Exercise: When the string "LEANITK" occurs in a line of the records, show that line.
──────── Dataset entries
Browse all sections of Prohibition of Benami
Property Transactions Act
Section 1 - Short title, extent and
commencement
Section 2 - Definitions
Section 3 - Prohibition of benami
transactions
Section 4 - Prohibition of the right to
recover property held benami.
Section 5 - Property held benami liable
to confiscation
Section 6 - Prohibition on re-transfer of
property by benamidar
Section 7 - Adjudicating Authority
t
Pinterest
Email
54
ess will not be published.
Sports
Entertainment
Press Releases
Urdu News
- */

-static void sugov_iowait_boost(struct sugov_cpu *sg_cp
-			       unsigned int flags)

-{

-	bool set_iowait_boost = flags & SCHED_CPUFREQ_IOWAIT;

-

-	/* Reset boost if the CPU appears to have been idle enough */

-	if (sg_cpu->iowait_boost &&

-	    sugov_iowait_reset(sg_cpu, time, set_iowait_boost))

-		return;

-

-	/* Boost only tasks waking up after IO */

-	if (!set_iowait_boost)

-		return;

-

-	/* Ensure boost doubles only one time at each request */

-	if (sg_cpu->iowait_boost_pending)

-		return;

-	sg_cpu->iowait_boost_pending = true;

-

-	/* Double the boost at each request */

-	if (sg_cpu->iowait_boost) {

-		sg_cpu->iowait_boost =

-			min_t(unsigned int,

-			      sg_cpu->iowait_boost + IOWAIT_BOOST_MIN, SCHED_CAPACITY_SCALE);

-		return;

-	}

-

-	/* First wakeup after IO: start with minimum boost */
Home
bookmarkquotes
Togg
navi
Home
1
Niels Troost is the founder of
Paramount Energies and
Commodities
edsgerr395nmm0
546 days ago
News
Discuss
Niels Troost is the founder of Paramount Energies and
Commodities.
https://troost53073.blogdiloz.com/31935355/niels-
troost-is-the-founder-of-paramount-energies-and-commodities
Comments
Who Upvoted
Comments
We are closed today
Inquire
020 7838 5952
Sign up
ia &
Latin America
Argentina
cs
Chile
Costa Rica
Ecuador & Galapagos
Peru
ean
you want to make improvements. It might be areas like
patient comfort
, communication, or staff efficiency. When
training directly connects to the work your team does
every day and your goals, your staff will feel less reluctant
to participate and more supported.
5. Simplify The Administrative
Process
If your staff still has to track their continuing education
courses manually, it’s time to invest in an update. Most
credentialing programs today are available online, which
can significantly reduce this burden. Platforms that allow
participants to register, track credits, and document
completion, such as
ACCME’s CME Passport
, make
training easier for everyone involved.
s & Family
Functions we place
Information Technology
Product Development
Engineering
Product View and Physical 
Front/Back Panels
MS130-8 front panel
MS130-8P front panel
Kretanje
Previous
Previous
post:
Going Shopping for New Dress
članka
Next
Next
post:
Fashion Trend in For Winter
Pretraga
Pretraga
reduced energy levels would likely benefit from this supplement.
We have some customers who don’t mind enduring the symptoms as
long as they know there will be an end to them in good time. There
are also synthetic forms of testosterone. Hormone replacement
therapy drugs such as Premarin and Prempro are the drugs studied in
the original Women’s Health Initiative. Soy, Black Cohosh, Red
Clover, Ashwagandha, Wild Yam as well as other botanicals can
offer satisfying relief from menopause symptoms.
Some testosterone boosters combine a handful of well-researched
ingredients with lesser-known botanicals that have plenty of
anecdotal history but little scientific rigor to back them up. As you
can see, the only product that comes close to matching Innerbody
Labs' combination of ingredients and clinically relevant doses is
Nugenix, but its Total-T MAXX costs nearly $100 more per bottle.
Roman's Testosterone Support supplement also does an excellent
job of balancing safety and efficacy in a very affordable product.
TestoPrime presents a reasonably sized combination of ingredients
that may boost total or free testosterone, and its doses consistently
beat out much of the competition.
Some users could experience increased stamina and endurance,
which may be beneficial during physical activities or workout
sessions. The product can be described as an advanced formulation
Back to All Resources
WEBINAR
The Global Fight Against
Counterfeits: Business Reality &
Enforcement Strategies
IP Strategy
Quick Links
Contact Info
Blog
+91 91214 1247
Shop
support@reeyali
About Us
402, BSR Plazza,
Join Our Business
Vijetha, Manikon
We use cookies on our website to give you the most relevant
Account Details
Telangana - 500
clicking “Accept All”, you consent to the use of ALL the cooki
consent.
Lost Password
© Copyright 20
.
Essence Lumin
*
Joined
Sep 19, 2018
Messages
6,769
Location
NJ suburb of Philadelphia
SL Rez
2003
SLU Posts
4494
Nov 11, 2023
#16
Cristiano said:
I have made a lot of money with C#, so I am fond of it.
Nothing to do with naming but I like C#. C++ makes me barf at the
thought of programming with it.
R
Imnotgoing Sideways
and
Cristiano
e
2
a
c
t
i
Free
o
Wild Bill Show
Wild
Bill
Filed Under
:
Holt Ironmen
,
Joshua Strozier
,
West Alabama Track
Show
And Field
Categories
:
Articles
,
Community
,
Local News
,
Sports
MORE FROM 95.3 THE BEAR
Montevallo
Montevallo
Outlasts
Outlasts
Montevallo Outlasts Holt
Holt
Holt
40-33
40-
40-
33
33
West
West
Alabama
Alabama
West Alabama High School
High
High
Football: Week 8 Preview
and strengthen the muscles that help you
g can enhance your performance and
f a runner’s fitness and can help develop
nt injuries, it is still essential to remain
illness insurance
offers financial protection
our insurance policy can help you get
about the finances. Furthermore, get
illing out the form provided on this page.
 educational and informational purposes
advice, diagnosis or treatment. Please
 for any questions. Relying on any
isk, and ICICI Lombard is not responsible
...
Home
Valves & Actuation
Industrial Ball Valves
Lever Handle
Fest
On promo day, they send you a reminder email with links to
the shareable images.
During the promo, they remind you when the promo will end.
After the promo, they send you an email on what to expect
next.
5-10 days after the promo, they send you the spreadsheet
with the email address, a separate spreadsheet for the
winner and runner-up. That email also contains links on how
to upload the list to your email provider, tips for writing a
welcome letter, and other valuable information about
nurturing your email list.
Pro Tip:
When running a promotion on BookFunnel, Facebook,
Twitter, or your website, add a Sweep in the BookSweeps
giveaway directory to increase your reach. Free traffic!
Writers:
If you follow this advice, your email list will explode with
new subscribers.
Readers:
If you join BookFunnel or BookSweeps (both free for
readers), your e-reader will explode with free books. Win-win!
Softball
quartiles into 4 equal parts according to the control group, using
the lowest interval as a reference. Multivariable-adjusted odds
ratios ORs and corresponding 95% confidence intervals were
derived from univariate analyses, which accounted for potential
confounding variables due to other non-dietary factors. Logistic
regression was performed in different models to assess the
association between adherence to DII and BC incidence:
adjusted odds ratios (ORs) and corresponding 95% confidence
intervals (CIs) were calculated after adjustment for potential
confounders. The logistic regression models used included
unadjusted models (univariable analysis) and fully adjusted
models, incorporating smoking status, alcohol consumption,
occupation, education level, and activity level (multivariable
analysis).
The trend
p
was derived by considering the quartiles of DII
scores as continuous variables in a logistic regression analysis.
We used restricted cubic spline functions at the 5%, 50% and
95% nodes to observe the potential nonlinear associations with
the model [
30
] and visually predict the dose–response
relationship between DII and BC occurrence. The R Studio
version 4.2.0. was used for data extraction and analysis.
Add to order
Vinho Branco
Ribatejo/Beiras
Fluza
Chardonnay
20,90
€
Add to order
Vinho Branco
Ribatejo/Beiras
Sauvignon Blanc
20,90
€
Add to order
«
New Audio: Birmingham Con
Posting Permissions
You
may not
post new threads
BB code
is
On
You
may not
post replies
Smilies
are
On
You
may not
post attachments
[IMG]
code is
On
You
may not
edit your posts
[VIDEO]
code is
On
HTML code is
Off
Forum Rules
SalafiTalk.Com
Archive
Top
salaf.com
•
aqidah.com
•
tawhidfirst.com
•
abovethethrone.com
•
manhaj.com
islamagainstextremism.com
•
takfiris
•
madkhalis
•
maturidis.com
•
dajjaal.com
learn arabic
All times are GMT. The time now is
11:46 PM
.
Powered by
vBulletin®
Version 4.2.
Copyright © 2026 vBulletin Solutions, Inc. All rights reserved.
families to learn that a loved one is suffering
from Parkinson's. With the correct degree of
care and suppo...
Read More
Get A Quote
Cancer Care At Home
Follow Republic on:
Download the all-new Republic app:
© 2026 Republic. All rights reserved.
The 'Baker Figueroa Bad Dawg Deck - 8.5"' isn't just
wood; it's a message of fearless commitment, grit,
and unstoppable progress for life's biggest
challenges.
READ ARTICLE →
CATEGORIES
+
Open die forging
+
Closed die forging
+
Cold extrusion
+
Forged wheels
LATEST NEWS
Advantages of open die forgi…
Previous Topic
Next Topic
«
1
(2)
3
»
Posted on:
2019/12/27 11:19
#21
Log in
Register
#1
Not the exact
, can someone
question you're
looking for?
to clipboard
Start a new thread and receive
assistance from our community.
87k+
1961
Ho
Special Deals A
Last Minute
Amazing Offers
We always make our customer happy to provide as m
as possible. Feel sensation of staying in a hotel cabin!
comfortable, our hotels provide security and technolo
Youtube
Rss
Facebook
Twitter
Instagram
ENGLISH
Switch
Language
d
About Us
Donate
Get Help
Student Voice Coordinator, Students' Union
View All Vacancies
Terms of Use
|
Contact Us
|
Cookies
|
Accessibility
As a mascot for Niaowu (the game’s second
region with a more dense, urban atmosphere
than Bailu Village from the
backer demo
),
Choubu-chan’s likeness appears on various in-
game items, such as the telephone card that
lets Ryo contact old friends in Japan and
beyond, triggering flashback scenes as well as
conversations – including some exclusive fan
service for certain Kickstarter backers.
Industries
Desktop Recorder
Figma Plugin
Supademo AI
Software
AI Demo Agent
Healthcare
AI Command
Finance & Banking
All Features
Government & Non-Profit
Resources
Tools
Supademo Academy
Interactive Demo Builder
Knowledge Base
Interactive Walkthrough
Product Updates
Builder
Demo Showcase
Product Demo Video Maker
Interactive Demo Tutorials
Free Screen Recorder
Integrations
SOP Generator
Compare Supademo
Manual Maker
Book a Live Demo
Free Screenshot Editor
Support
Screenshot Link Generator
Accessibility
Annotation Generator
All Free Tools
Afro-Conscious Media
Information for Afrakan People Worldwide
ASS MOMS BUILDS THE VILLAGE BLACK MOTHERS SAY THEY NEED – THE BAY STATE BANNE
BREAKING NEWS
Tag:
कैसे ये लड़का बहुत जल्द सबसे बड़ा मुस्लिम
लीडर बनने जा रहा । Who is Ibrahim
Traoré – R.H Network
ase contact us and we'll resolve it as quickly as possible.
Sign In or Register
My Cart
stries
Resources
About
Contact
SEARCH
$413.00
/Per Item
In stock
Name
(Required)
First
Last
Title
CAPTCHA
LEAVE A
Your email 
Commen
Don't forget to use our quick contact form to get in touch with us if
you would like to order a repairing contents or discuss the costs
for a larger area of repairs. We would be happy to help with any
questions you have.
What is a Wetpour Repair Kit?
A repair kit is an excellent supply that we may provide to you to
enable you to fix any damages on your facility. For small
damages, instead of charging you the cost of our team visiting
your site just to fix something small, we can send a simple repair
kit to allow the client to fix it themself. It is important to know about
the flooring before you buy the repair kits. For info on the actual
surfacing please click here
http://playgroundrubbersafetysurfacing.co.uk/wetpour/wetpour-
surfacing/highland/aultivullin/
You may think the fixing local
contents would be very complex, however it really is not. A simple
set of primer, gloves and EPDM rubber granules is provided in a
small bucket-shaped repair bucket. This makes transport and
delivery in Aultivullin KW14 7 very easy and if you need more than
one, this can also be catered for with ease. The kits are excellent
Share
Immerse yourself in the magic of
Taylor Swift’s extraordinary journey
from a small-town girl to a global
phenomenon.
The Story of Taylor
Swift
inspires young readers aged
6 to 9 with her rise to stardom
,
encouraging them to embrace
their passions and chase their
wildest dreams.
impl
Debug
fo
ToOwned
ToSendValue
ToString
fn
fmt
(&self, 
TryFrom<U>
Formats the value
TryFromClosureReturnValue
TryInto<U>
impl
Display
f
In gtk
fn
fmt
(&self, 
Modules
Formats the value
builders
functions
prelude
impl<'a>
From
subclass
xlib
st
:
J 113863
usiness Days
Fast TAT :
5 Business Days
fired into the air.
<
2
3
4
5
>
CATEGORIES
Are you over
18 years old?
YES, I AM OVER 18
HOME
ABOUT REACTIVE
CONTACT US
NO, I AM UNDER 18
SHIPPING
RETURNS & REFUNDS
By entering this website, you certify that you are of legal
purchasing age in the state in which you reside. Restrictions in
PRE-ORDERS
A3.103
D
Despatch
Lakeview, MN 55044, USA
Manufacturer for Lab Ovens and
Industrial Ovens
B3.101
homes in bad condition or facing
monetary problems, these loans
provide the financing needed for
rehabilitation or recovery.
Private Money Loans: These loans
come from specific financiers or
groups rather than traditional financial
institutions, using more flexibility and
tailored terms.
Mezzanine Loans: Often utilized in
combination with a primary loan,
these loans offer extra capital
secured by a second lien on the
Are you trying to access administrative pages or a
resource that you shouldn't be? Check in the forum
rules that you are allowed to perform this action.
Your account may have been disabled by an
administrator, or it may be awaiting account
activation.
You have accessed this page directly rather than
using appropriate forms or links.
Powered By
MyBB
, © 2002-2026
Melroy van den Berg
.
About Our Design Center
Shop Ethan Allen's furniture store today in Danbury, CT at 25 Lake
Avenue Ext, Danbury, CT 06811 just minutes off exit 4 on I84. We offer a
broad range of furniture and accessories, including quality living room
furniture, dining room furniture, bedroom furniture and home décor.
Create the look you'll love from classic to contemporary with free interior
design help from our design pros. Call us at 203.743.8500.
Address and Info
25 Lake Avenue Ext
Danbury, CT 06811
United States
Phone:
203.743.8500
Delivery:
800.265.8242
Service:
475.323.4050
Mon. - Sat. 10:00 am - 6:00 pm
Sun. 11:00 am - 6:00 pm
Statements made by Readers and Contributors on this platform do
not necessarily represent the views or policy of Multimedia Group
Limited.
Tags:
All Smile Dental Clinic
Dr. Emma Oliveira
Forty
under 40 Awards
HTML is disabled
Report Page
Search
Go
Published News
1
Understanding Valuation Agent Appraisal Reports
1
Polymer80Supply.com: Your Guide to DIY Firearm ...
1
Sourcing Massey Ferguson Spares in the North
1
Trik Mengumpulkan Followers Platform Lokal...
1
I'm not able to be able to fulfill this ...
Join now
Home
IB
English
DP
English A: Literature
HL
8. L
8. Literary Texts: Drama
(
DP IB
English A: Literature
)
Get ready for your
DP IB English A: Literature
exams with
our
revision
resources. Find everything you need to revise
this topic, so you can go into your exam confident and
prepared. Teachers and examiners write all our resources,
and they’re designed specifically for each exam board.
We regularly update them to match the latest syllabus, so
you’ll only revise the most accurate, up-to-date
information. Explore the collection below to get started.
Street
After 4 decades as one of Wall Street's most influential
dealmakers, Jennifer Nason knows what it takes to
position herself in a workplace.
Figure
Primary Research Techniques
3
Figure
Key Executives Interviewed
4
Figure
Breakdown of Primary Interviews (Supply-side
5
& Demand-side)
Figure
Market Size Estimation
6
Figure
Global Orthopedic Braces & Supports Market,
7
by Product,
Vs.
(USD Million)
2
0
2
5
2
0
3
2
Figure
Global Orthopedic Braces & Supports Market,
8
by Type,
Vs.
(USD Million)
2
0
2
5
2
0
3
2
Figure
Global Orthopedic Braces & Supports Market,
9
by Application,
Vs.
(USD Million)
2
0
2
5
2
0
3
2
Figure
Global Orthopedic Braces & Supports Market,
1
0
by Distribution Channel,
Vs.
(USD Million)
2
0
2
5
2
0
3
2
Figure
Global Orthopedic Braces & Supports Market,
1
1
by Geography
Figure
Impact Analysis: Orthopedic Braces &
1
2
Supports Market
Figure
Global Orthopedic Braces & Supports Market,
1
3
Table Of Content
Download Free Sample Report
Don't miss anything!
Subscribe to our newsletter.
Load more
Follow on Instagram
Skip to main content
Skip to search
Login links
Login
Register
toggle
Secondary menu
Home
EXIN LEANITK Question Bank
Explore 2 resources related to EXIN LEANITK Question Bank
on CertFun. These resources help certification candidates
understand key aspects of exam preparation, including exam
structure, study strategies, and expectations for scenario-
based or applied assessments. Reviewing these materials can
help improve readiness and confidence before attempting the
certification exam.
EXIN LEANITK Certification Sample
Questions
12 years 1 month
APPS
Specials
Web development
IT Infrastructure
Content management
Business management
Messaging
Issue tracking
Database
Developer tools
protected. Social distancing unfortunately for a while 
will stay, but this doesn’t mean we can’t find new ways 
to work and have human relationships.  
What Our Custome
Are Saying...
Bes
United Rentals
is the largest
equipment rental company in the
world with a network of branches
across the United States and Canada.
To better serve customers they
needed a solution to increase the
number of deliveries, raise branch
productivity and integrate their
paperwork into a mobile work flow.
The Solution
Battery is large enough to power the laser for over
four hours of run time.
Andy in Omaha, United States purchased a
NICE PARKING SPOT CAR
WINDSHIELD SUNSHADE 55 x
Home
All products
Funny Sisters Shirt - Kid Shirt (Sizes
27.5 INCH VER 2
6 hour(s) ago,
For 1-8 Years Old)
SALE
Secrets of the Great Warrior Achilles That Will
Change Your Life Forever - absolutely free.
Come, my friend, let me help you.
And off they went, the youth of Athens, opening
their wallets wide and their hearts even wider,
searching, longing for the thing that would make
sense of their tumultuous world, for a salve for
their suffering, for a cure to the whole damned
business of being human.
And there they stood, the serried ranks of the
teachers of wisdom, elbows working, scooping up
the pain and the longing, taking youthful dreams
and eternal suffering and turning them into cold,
────────────────
Written solution:
EXIN LEANITK Question Bank
Explore 2 resources related to EXIN LEANITK Question Bank
EXIN LEANITK Certification Sample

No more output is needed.